Virtualmin causes CPU spikes/crashes on AWS Lightsail

I’m running on a lower end instance for development, so not outside traffic, but CPU spikes happen frequently when working with Wordpress. I have to stop and restart the Lightsail instance. Reboot doesn’t work. Aside from giving the system more resources, are there any tweaks I can do to mitigate these CPU spikes/lockups?

My servers stats are:

  • CPU: Intel(R) Xeon(R) CPU E5-2676 v3 @ 2.40GHz, 1 cores
  • Real Memory: 420 MiB used / 218.08 MiB cached / 987.25 MiB total
  • Virtual Memory: 227 MiB used / 1023.99 MiB total
  • Local Disk Space: 11.15 GiB used / 27.98 GiB free / 39.14 GiB total
OS type and version Debian 10
Virtualmin version 2.011

I’m new to Virtalmin so just kicking the tires myself. It depends on what you mean by development I guess but you could try turning off features you aren’t really using.

So, it’s not Virtualmin causes CPU spikes?

We’d need some clues about what’s using resources to try to help reduce them.

One obvious thing, though: You can’t host mail with that little memory. clamd would consume all your memory and most of your swap all by itself. You probably ought to be running a --minimal install for any system under about 1GB. But just turning off clamd gets you most of the way there.

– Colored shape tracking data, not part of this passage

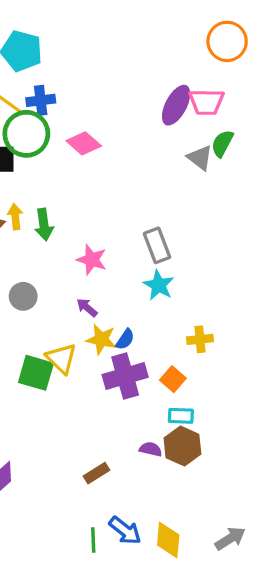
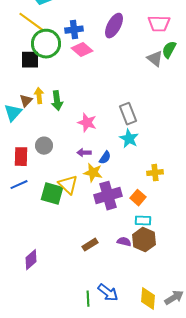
blue cross: (41, 100) -> (74, 30), moved
purple ellipse: (176, 105) -> (114, 26), moved
purple arrow: (87, 307) -> (84, 153), turned -40
blue semicircle: (125, 339) -> (105, 158), moved
brown rectangle: (96, 473) -> (90, 245), moved
yellow diamond: (168, 540) -> (148, 299), moved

Beyond that, you’ve got to show us something that indicates where resources are going. top and htop, for instance, can provide a close-to-realtime look at CPU and memory usage per-process.

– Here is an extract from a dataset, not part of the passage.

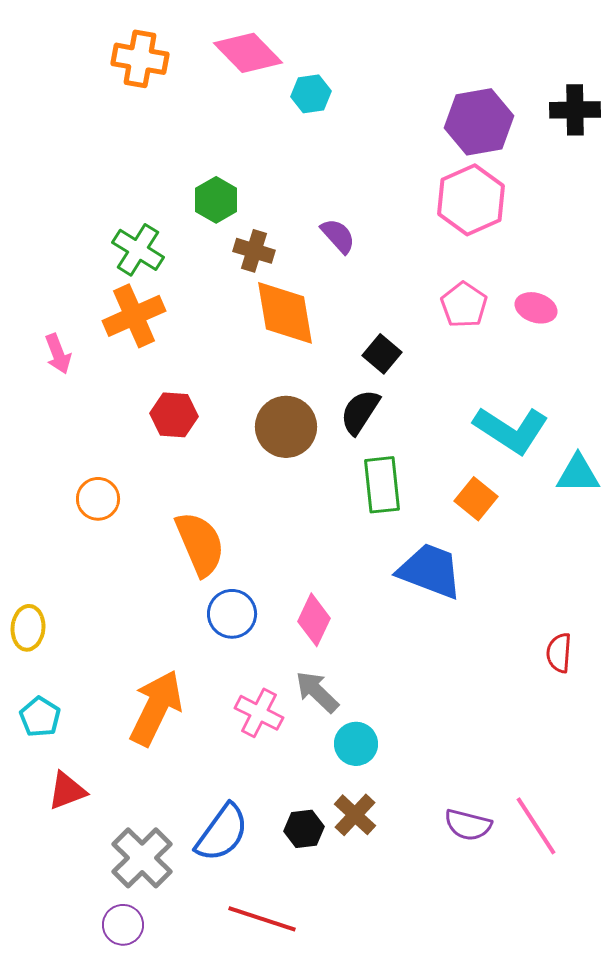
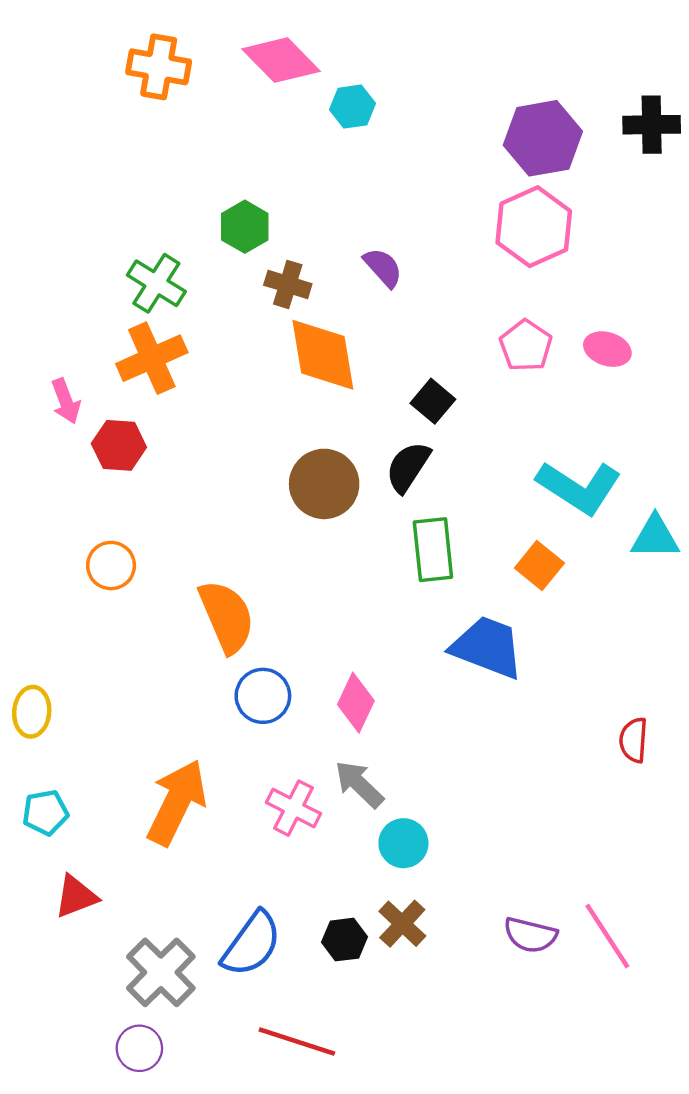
red hexagon: (174, 415) -> (119, 445), moved
cyan pentagon: (40, 717) -> (45, 813), turned 30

Good advice. I am using -minimal and I disabled mail, dovecot, clamd, and several other services as per a Virtualmin recommended settings for smaller servers.

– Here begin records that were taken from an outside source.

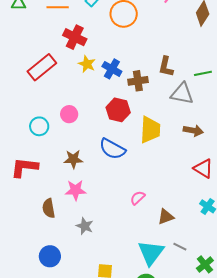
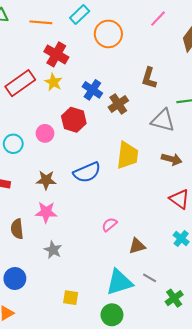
yellow star: (87, 64) -> (53, 82), moved
brown L-shape: (166, 67) -> (149, 78), moved
brown cross: (138, 81) -> (118, 104), turned -30
red hexagon: (118, 110) -> (74, 120), moved
blue semicircle: (112, 149) -> (87, 172), turned -56
cyan triangle: (151, 253) -> (119, 282), turned 32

After more investigation it appears that it was overloaded with requests from bots or other nefarious sources. This domain name used to be hosted on Shopify, so it’s probably marked for death. A massive amount of them come and go at random causing the lockups by consuming memory/CPU. I don’t know if Virtualmin is what chokes here for the actual AWS instance. I’m leaving this here in case anyone else has a similar issue. I’ve since implemented a few firewall rules in Cloudflare to hopefully get rid of this, but as we all know, it’s an ongoing and uphill battle against the forces of evil.

If web traffic is triggering it, Virtualmin neither generates nor responds to web traffic to your WordPress site, so we can say with confidence Virtualmin has nothing to do with it. (Virtualmin is not the web server serving these requests.)